REQUIRED WORK: Each of the entries beneath this task should be written out exactly.

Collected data

+++

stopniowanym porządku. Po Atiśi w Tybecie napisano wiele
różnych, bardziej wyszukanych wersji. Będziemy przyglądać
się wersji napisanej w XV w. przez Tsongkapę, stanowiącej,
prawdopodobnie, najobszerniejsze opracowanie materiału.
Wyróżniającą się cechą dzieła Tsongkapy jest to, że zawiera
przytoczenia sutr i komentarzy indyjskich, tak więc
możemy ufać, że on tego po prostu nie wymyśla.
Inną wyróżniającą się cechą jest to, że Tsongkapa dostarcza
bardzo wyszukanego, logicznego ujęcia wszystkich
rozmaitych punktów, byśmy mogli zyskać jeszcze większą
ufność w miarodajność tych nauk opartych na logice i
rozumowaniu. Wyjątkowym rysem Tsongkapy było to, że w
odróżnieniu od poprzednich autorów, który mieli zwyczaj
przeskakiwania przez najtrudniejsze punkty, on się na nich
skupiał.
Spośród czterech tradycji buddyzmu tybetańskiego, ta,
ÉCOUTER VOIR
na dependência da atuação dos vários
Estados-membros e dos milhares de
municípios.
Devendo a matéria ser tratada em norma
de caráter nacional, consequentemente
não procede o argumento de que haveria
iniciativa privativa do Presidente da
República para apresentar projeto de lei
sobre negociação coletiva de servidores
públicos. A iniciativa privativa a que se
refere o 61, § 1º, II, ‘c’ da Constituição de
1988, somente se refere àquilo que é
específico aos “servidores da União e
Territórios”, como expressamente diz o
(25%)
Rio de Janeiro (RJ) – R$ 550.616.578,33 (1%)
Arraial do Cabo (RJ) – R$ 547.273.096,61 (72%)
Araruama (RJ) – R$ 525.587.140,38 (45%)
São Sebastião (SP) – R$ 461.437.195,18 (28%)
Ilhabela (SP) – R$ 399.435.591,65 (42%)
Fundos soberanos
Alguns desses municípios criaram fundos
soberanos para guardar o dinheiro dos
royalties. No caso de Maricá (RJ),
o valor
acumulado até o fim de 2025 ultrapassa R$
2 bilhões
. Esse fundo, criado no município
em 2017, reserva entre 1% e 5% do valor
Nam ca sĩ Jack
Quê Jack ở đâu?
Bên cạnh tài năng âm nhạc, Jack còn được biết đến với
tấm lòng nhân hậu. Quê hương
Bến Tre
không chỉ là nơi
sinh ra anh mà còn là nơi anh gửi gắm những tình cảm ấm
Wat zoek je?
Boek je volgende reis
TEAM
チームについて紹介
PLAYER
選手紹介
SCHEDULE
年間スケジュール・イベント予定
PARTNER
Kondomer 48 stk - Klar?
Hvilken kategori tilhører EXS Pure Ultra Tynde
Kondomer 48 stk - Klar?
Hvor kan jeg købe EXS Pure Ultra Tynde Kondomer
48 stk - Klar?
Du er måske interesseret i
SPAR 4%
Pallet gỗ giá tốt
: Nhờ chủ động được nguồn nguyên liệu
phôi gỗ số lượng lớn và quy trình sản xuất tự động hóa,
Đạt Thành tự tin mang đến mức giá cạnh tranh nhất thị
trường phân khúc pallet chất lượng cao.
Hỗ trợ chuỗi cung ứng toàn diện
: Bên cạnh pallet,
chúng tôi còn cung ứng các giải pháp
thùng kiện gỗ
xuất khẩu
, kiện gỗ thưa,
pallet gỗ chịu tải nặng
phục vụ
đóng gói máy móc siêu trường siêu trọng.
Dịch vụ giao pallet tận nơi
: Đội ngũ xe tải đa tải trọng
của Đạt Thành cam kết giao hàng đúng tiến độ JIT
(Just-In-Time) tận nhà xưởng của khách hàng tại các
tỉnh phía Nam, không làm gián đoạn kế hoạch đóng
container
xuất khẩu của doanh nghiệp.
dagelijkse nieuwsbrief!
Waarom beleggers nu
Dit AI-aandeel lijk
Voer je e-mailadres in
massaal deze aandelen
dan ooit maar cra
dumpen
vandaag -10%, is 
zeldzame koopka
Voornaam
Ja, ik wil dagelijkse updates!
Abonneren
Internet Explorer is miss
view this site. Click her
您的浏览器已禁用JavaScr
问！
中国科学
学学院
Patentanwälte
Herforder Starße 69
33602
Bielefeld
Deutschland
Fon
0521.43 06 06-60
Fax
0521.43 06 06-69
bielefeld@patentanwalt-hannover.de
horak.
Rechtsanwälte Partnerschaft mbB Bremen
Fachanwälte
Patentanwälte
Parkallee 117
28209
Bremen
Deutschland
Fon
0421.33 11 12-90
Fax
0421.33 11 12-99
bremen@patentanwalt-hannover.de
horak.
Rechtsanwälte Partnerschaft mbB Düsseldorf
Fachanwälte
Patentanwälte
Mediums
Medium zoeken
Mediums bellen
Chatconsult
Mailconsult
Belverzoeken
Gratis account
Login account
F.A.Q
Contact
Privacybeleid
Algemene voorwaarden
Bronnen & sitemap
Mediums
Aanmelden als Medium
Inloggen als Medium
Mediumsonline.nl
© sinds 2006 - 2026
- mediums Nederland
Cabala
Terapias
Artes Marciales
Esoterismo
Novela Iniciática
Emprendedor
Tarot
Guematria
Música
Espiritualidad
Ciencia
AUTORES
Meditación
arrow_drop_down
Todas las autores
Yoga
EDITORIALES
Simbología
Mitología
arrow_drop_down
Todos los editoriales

+++

ANSWER TO THE PROBLEM:
stopniowanym porządku. Po Atiśi w Tybecie napisano wiele
różnych, bardziej wyszukanych wersji. Będziemy przyglądać
się wersji napisanej w XV w. przez Tsongkapę, stanowiącej,
prawdopodobnie, najobszerniejsze opracowanie materiału.
Wyróżniającą się cechą dzieła Tsongkapy jest to, że zawiera
przytoczenia sutr i komentarzy indyjskich, tak więc
możemy ufać, że on tego po prostu nie wymyśla.
Inną wyróżniającą się cechą jest to, że Tsongkapa dostarcza
bardzo wyszukanego, logicznego ujęcia wszystkich
rozmaitych punktów, byśmy mogli zyskać jeszcze większą
ufność w miarodajność tych nauk opartych na logice i
rozumowaniu. Wyjątkowym rysem Tsongkapy było to, że w
odróżnieniu od poprzednich autorów, który mieli zwyczaj
przeskakiwania przez najtrudniejsze punkty, on się na nich
skupiał.
Spośród czterech tradycji buddyzmu tybetańskiego, ta,
ÉCOUTER VOIR
na dependência da atuação dos vários
Estados-membros e dos milhares de
municípios.
Devendo a matéria ser tratada em norma
de caráter nacional, consequentemente
não procede o argumento de que haveria
iniciativa privativa do Presidente da
República para apresentar projeto de lei
sobre negociação coletiva de servidores
públicos. A iniciativa privativa a que se
refere o 61, § 1º, II, ‘c’ da Constituição de
1988, somente se refere àquilo que é
específico aos “servidores da União e
Territórios”, como expressamente diz o
(25%)
Rio de Janeiro (RJ) – R$ 550.616.578,33 (1%)
Arraial do Cabo (RJ) – R$ 547.273.096,61 (72%)
Araruama (RJ) – R$ 525.587.140,38 (45%)
São Sebastião (SP) – R$ 461.437.195,18 (28%)
Ilhabela (SP) – R$ 399.435.591,65 (42%)
Fundos soberanos
Alguns desses municípios criaram fundos
soberanos para guardar o dinheiro dos
royalties. No caso de Maricá (RJ),
o valor
acumulado até o fim de 2025 ultrapassa R$
2 bilhões
. Esse fundo, criado no município
em 2017, reserva entre 1% e 5% do valor
Nam ca sĩ Jack
Quê Jack ở đâu?
Bên cạnh tài năng âm nhạc, Jack còn được biết đến với
tấm lòng nhân hậu. Quê hương
Bến Tre
không chỉ là nơi
sinh ra anh mà còn là nơi anh gửi gắm những tình cảm ấm
Wat zoek je?
Boek je volgende reis
TEAM
チームについて紹介
PLAYER
選手紹介
SCHEDULE
年間スケジュール・イベント予定
PARTNER
Kondomer 48 stk - Klar?
Hvilken kategori tilhører EXS Pure Ultra Tynde
Kondomer 48 stk - Klar?
Hvor kan jeg købe EXS Pure Ultra Tynde Kondomer
48 stk - Klar?
Du er måske interesseret i
SPAR 4%
Pallet gỗ giá tốt
: Nhờ chủ động được nguồn nguyên liệu
phôi gỗ số lượng lớn và quy trình sản xuất tự động hóa,
Đạt Thành tự tin mang đến mức giá cạnh tranh nhất thị
trường phân khúc pallet chất lượng cao.
Hỗ trợ chuỗi cung ứng toàn diện
: Bên cạnh pallet,
chúng tôi còn cung ứng các giải pháp
thùng kiện gỗ
xuất khẩu
, kiện gỗ thưa,
pallet gỗ chịu tải nặng
phục vụ
đóng gói máy móc siêu trường siêu trọng.
Dịch vụ giao pallet tận nơi
: Đội ngũ xe tải đa tải trọng
của Đạt Thành cam kết giao hàng đúng tiến độ JIT
(Just-In-Time) tận nhà xưởng của khách hàng tại các
tỉnh phía Nam, không làm gián đoạn kế hoạch đóng
container
xuất khẩu của doanh nghiệp.
dagelijkse nieuwsbrief!
Waarom beleggers nu
Dit AI-aandeel lijk
Voer je e-mailadres in
massaal deze aandelen
dan ooit maar cra
dumpen
vandaag -10%, is 
zeldzame koopka
Voornaam
Ja, ik wil dagelijkse updates!
Abonneren
Internet Explorer is miss
view this site. Click her
您的浏览器已禁用JavaScr
问！
中国科学
学学院
Patentanwälte
Herforder Starße 69
33602
Bielefeld
Deutschland
Fon
0521.43 06 06-60
Fax
0521.43 06 06-69
bielefeld@patentanwalt-hannover.de
horak.
Rechtsanwälte Partnerschaft mbB Bremen
Fachanwälte
Patentanwälte
Parkallee 117
28209
Bremen
Deutschland
Fon
0421.33 11 12-90
Fax
0421.33 11 12-99
bremen@patentanwalt-hannover.de
horak.
Rechtsanwälte Partnerschaft mbB Düsseldorf
Fachanwälte
Patentanwälte
Mediums
Medium zoeken
Mediums bellen
Chatconsult
Mailconsult
Belverzoeken
Gratis account
Login account
F.A.Q
Contact
Privacybeleid
Algemene voorwaarden
Bronnen & sitemap
Mediums
Aanmelden als Medium
Inloggen als Medium
Mediumsonline.nl
© sinds 2006 - 2026
- mediums Nederland
Cabala
Terapias
Artes Marciales
Esoterismo
Novela Iniciática
Emprendedor
Tarot
Guematria
Música
Espiritualidad
Ciencia
AUTORES
Meditación
arrow_drop_down
Todas las autores
Yoga
EDITORIALES
Simbología
Mitología
arrow_drop_down
Todos los editoriales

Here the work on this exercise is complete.